Got a brand new Dell R720 server to install recently. The task sounded simple enough: Install CentOS 6.3 x86_64 on the machine as quickly as possible. The configuration of the server included 6 2TB drives which will be used to store the code that will be shipped to the customer, so RAID0 is not a good choice. A good place to start would be the RAID configuration.
The server comes with iDRAC7 and it allows me to connect to the server which was physically located over 3000km away. Linux and the iDRAC6 version of the VNC viewer did not work with arrow keys. A crazy hack was necessary. It is described in detail here: https://github.com/pjr/keycode-idrac. This was fixed with iDRAC7. Progress!
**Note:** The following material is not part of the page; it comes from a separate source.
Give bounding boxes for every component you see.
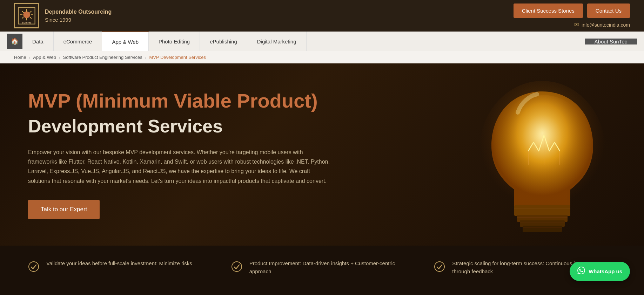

Out of the box, Dell grouped the 6 disks into a RAID5 disk group, but on top of that were 5 2TB and 1 80GB virtual disks on this disk group. Further research shows that the BIOS cannot boot partitions larger that 2TB and that many older file systems cannot handle disks larger than 2TB. But newer technologies like GPT and ext4 can handle theoretically handle this. Let’s give it a whirl.
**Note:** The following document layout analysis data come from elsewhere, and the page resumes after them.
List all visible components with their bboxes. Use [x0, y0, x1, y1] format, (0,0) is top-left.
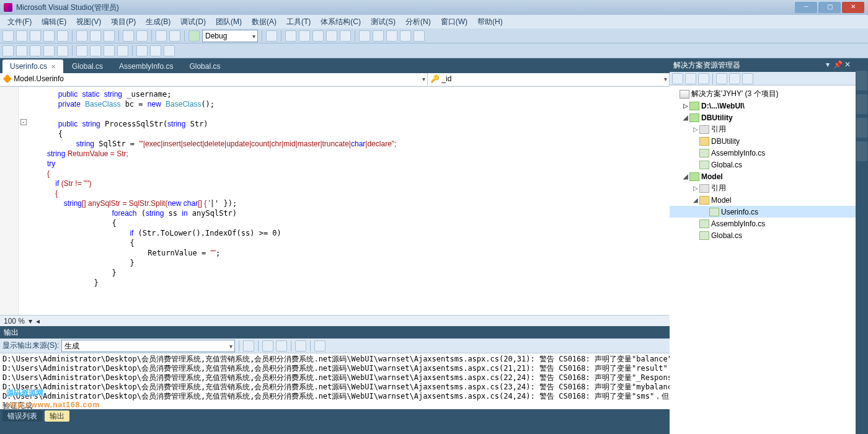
- side-3[interactable]: [856, 118, 867, 138]
- t2-12[interactable]: [164, 45, 175, 56]
- output-next-button[interactable]: [276, 340, 287, 352]
- tree-node[interactable]: AssemblyInfo.cs: [670, 147, 856, 159]
- extra-1[interactable]: [285, 30, 296, 42]
- tree-node[interactable]: ▷引用: [670, 123, 856, 135]
- undo-button[interactable]: [123, 30, 134, 42]
- bottom-tab[interactable]: 错误列表: [2, 410, 42, 422]
- save-button[interactable]: [43, 30, 55, 42]
- t2-5[interactable]: [57, 45, 68, 56]
- menu-item[interactable]: 文件(F): [2, 17, 37, 27]
- t2-4[interactable]: [43, 45, 55, 56]
- side-1[interactable]: [856, 71, 867, 91]
- save-all-button[interactable]: [57, 30, 68, 42]
- open-button[interactable]: [30, 30, 41, 42]
- sol-tb-6[interactable]: [742, 73, 753, 84]
- sol-tb-5[interactable]: [729, 73, 740, 84]
- cut-button[interactable]: [76, 30, 87, 42]
- expand-icon[interactable]: ▷: [692, 185, 699, 192]
- extra-10[interactable]: [414, 30, 425, 42]
- menu-item[interactable]: 窗口(W): [436, 17, 472, 27]
- menu-item[interactable]: 视图(V): [71, 17, 106, 27]
- tree-node[interactable]: ▷引用: [670, 182, 856, 194]
- t2-11[interactable]: [150, 45, 161, 56]
- menu-item[interactable]: 生成(B): [141, 17, 175, 27]
- output-wrap-button[interactable]: [314, 340, 326, 352]
- extra-5[interactable]: [340, 30, 351, 42]
- find-button[interactable]: [266, 30, 277, 42]
- nav-back-button[interactable]: [156, 30, 167, 42]
- solution-tree[interactable]: 解决方案'JYHY' (3 个项目)▷D:\...\WebUI\◢DBUtili…: [670, 86, 856, 434]
- t2-8[interactable]: [104, 45, 115, 56]
- tree-node[interactable]: AssemblyInfo.cs: [670, 218, 856, 229]
- side-2[interactable]: [856, 94, 867, 114]
- t2-3[interactable]: [30, 45, 41, 56]
- expand-icon[interactable]: ◢: [682, 173, 689, 180]
- t2-7[interactable]: [90, 45, 101, 56]
- doc-tab[interactable]: Global.cs: [64, 60, 110, 73]
- tree-node[interactable]: DBUtility: [670, 135, 856, 147]
- output-clear-button[interactable]: [295, 340, 306, 352]
- menu-item[interactable]: 项目(P): [106, 17, 141, 27]
- output-prev-button[interactable]: [262, 340, 273, 352]
- menu-item[interactable]: 分析(N): [401, 17, 436, 27]
- menu-item[interactable]: 工具(T): [281, 17, 316, 27]
- tab-close-icon[interactable]: ✕: [51, 63, 56, 70]
- menu-item[interactable]: 团队(M): [211, 17, 247, 27]
- extra-2[interactable]: [299, 30, 310, 42]
- t2-10[interactable]: [136, 45, 148, 56]
- zoom-dropdown-icon[interactable]: ▾: [29, 317, 32, 326]
- menu-item[interactable]: 测试(S): [366, 17, 401, 27]
- code-editor[interactable]: - public static string _username; privat…: [0, 87, 670, 315]
- extra-4[interactable]: [326, 30, 337, 42]
- side-4[interactable]: [856, 141, 867, 161]
- expand-icon[interactable]: ▷: [692, 126, 699, 133]
- menu-item[interactable]: 数据(A): [247, 17, 281, 27]
- doc-tab[interactable]: Userinfo.cs✕: [2, 60, 63, 73]
- output-find-button[interactable]: [243, 340, 254, 352]
- tree-node[interactable]: ◢Model: [670, 194, 856, 206]
- doc-tab[interactable]: Global.cs: [182, 60, 228, 73]
- tree-node[interactable]: Global.cs: [670, 229, 856, 241]
- minimize-button[interactable]: ─: [795, 2, 817, 13]
- start-debug-button[interactable]: [188, 30, 200, 42]
- sol-tb-4[interactable]: [716, 73, 727, 84]
- panel-close-icon[interactable]: ✕: [843, 61, 852, 69]
- sol-tb-3[interactable]: [698, 73, 709, 84]
- menu-item[interactable]: 帮助(H): [472, 17, 508, 27]
- type-combo[interactable]: 🔶 Model.Userinfo: [0, 73, 428, 86]
- menu-item[interactable]: 调试(D): [175, 17, 211, 27]
- extra-8[interactable]: [386, 30, 397, 42]
- t2-2[interactable]: [16, 45, 27, 56]
- paste-button[interactable]: [104, 30, 115, 42]
- t2-6[interactable]: [76, 45, 87, 56]
- doc-tab[interactable]: AssemblyInfo.cs: [112, 60, 180, 73]
- tree-node[interactable]: Userinfo.cs: [670, 206, 856, 218]
- collapse-toggle[interactable]: -: [20, 119, 27, 125]
- add-item-button[interactable]: [16, 30, 27, 42]
- expand-icon[interactable]: ◢: [692, 197, 699, 203]
- expand-icon[interactable]: ◢: [682, 114, 689, 121]
- member-combo[interactable]: 🔑 _id: [428, 73, 670, 86]
- new-project-button[interactable]: [2, 30, 14, 42]
- extra-6[interactable]: [359, 30, 370, 42]
- menu-item[interactable]: 体系结构(C): [316, 17, 366, 27]
- zoom-level[interactable]: 100 %: [4, 317, 25, 326]
- sol-tb-2[interactable]: [685, 73, 696, 84]
- menu-item[interactable]: 编辑(E): [37, 17, 71, 27]
- sol-tb-1[interactable]: [672, 73, 683, 84]
- tree-node[interactable]: Global.cs: [670, 159, 856, 170]
- close-button[interactable]: ✕: [842, 2, 864, 13]
- extra-7[interactable]: [373, 30, 384, 42]
- maximize-button[interactable]: ▢: [818, 2, 841, 13]
- tree-node[interactable]: 解决方案'JYHY' (3 个项目): [670, 88, 856, 100]
- tree-node[interactable]: ▷D:\...\WebUI\: [670, 100, 856, 112]
- tree-node[interactable]: ◢Model: [670, 170, 856, 182]
- expand-icon[interactable]: ▷: [682, 102, 689, 109]
- output-source-combo[interactable]: 生成: [61, 340, 235, 352]
- output-body[interactable]: D:\Users\Administrator\Desktop\会员消费管理系统,…: [0, 353, 670, 409]
- copy-button[interactable]: [90, 30, 101, 42]
- extra-9[interactable]: [400, 30, 411, 42]
- t2-9[interactable]: [117, 45, 128, 56]
- t2-1[interactable]: [2, 45, 14, 56]
- nav-fwd-button[interactable]: [169, 30, 180, 42]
In the RAID controller BIOS, the 6 virtual disks are deleted and one massive 9TB disk is created. This disk will need to be booted using UEFI.
Next step, go into the system setup. The BIOS now uses the latest UEFI and the arrow key that worked in the text mode bios now no longer work. However after pressing the Num Lock key, the UEFI options can be navigated using the keyboard. This is very annoying, but workable.
Under Boot Setting the boot system is switched to UEFI. To install CentOS from CD, the virtual media option on the iDRAC uses a special USB device to attaches the CentOS 6.3 install iso as CD on the server. After waiting almost 5 minutes for the server to reboot, the UEFI boot from Virtual CD fails. Oh well back to the old BIOS booting.
This means a smaller boot disk will be necessary. Back into the RAID controller BIOS, delete the single disk and recreate one 500GB disk and a larger 8.5TB disk. This time, the Virtual CD is found and the install proceeds as usual.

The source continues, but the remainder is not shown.